Eindrücklich war daraufhin die Überfahrt zum mittleren Felsen. Weil die Schiffe für Personentransporte nach den Farben des Schaffhauser Kantonswappen angestrichen waren, also schwarz wie der Widder und gelb wie der Hintergrund, kehrte ein Sänger vor dem Einstieg kurzerhand ab. Ob aus Aberglaube oder fürs‘ Heraufbeschwören des Glücks für seinen Fussballverein – das wäre vermutlich sein Geheimnis geblieben, wenn dessen Verein an diesem Tage nicht gewonnen hätte.
Der Fährmann steuerte wider einigen Zweiflern dann doch präzise und sicher zur Plattform. Es zischte und gischte gehörig. Auf den schmalen, stets nassen Treppenstufen zum Aussichtspunkt benutzte nicht nur manch‘ älterer Sänger gerne den Handlauf. 23 Meter stürzt das Wasser über die kalkigen Felsen in die Tiefe. 700 m3 sollen es pro Sekunde sein. Wieviel das in der individualen Vorstellung auch sein mag, in der Nähe des spektakulären Naturereignisses tost es gewaltig. Nach der Rückfahrt zum Schlösschen Wörth rief der Reiseleiter seine Mannen zusammen. „Wir brechen auf zum zweiten Tagesziel“, verriet dieser. Mit cis, e und a in A-Dur setzte sich die Fahrt ins Blaue fort.
Es war Stein am Rhein. Die Anfahrt mit Dreiklanghorn, die Kleinstadt bekannt für ihre mittelalterlichen Fachwerkhäuser und Hausfassadenmalereien. Ein Blick durchs‘ Stadttor sollte genügen. Der Zeigefinger des Reiseleiters wies in Richtung Rheinufer. Zielstrebig führte er die Sänger ins Rest. Wasserfels. Und der Sonnenstrahl fiel weiter unbehelligt auf deren gutgelaunte Gesichter. Im Wasserfels hatten sie die „Kollbrünnler Sänger“ erwartet. Die Tische im Freien nach der Tafelkunst gedeckt. In den steilen Rebbergen von Stein am Rhein sollen die Trauben von erster Güte heranreifen. Ein leuchtendes Rot in den Gläsern. Grüne Blätter von Salatpflanzen an köstlichem Dressing vorab – das Voressen mit Kartoffelstock, farblich garniert mit Schnittlauchgrün, gedieh allen Sängern zum Gaumenschmaus. Hin und wieder ein Kartengruß, worauf eine Postmarke geklebt wird, belebt aufs‘ Neue Althergebrachtes.

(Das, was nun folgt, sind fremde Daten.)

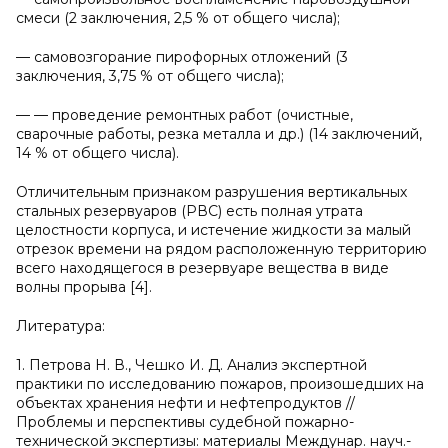
смеси (2 заключения, 2,5 % от общего числа);
— самовозгорание пирофорных отложений (3
заключения, 3,75 % от общего числа);
— — проведение ремонтных работ (очистные,
сварочные работы, резка металла и др.) (14 заключений,
14 % от общего числа).
Отличительным признаком разрушения вертикальных
стальных резервуаров (РВС) есть полная утрата
целостности корпуса, и истечение жидкости за малый
отрезок времени на рядом расположенную территорию
всего находящегося в резервуаре вещества в виде
волны прорыва [4].
Литература:
1. Петрова Н. В., Чешко И. Д. Анализ экспертной
практики по исследованию пожаров, произошедших на
объектах хранения нефти и нефтепродуктов //
Проблемы и перспективы судебной пожарно-
технической экспертизы: материалы Междунар. науч.-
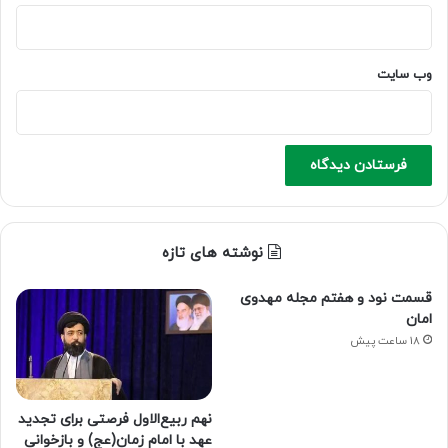
وب‌ سایت
نوشته های تازه
قسمت نود و هفتم مجله مهدوی
امان
18 ساعت پیش
نهم ربیع‌الاول فرصتی برای تجدید
عهد با امام زمان(عج) و بازخوانی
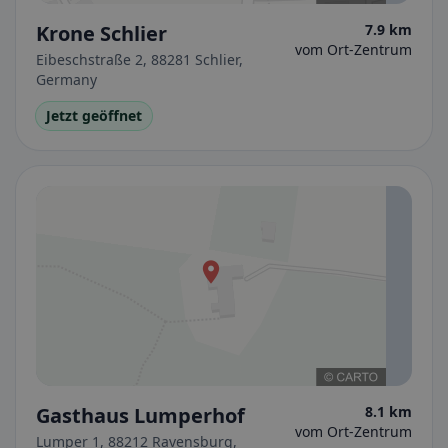
Krone Schlier
7.9 km
vom Ort-Zentrum
Eibeschstraße 2, 88281 Schlier,
Germany
Jetzt geöffnet
Gasthaus Lumperhof
8.1 km
vom Ort-Zentrum
Lumper 1, 88212 Ravensburg,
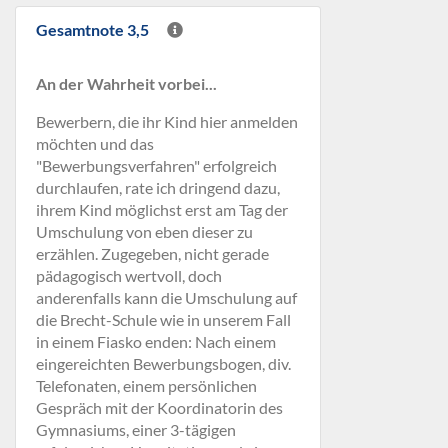
Gesamtnote 3,5
An der Wahrheit vorbei...
Bewerbern, die ihr Kind hier anmelden
möchten und das
"Bewerbungsverfahren" erfolgreich
durchlaufen, rate ich dringend dazu,
ihrem Kind möglichst erst am Tag der
Umschulung von eben dieser zu
erzählen. Zugegeben, nicht gerade
pädagogisch wertvoll, doch
anderenfalls kann die Umschulung auf
die Brecht-Schule wie in unserem Fall
in einem Fiasko enden: Nach einem
eingereichten Bewerbungsbogen, div.
Telefonaten, einem persönlichen
Gespräch mit der Koordinatorin des
Gymnasiums, einer 3-tägigen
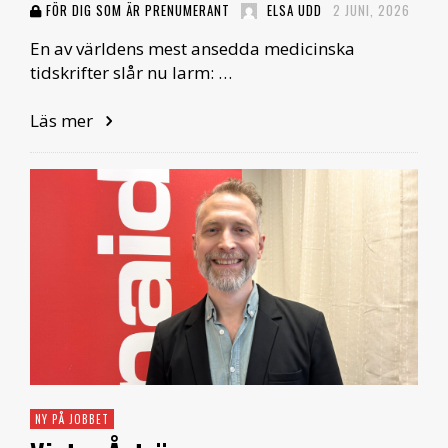
FÖR DIG SOM ÄR PRENUMERANT
ELSA UDD
2 JUNI, 2026
En av världens mest ansedda medicinska
tidskrifter slår nu larm: …
Läs mer
NY PÅ JOBBET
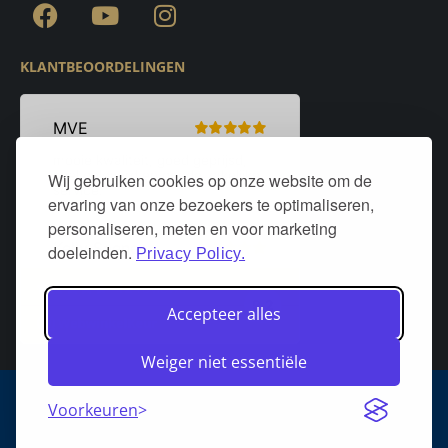
KLANTBEOORDELINGEN
Wij gebruiken cookies op onze website om de
ervaring van onze bezoekers te optimaliseren,
personaliseren, meten en voor marketing
doeleinden.
Privacy Policy.
Accepteer alles
Weiger niet essentiële
Algemene voorwaarden
Privacy policy
Over DeurStijl Projecten
Voorkeuren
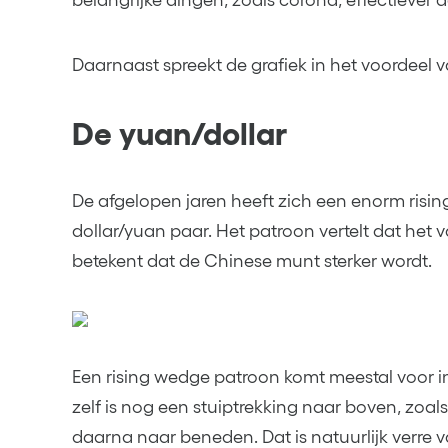
belangrijke dingen, zoals corona, effectiever 
Daarnaast spreekt de grafiek in het voordee
De yuan/dollar
De afgelopen jaren heeft zich een enorm risi
dollar/yuan paar. Het patroon vertelt dat het 
betekent dat de Chinese munt sterker wordt.
Een rising wedge patroon komt meestal voor 
zelf is nog een stuiptrekking naar boven, zoals
daarna naar beneden. Dat is natuurlijk verre 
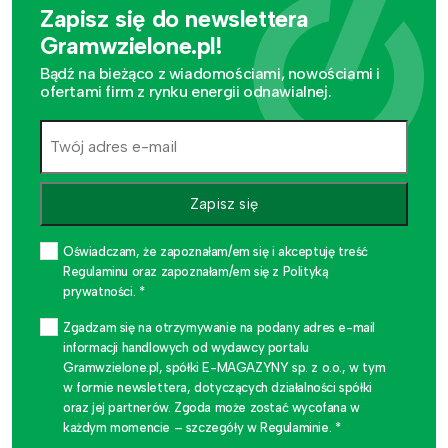
Zapisz się do newslettera
Gramwzielone.pl!
Bądź na bieżąco z wiadomościami, nowościami i
ofertami firm z rynku energii odnawialnej.
Zapisz się
Oświadczam, że zapoznałam/em się i akceptuję treść
Regulaminu oraz zapoznałam/em się z Polityką
prywatności. *
Zgadzam się na otrzymywanie na podany adres e-mail
informacji handlowych od wydawcy portalu
Gramwzielone.pl, spółki E-MAGAZYNY sp. z o.o., w tym
w formie newslettera, dotyczących działalności spółki
oraz jej partnerów. Zgoda może zostać wycofana w
każdym momencie – szczegóły w Regulaminie. *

„Unsere Fahrt ins Blaue“ hat noch ein drittes Tagesziel, gab Urs Meier bekannt. Auf zur grössten Schweizer Stadt am Bodensee: Kreuzlingen. Mit „Tüü-taa-too“ das linke Seeufer hinauf. Verbunden mit ihren schönen Erinnerungen an das Dreiklanghorn, bewegten zahlreiche Passanten ihre Arme zum Gruße. Nur in Steckborn erschrak ein Kind dergestalt, als ob das Posthorn eine Sirene wär‘ und wie von der Tarantel gestochen davonlief.
Viel Zeit im Seeburgpark blieb uns zwar nicht, aber genug, um von der wunderbaren Kulisse und der Weite des Sees ein eigenes Bild zu machen. Und wenn gar einem die Idee reifen würde, selber einen Ausflug dorthin zu wagen, umso besser.
Die Fahrt zurück zum Herkunftsort gelang ohne Zwischenfall. Der Chor zollte Urs Meier das verdiente Lob. Und mit einem dreifachen „Tüü-taa-too“ wussten sie in Kollbrunn, die „Kollbrünnler Sänger“ sind zurück.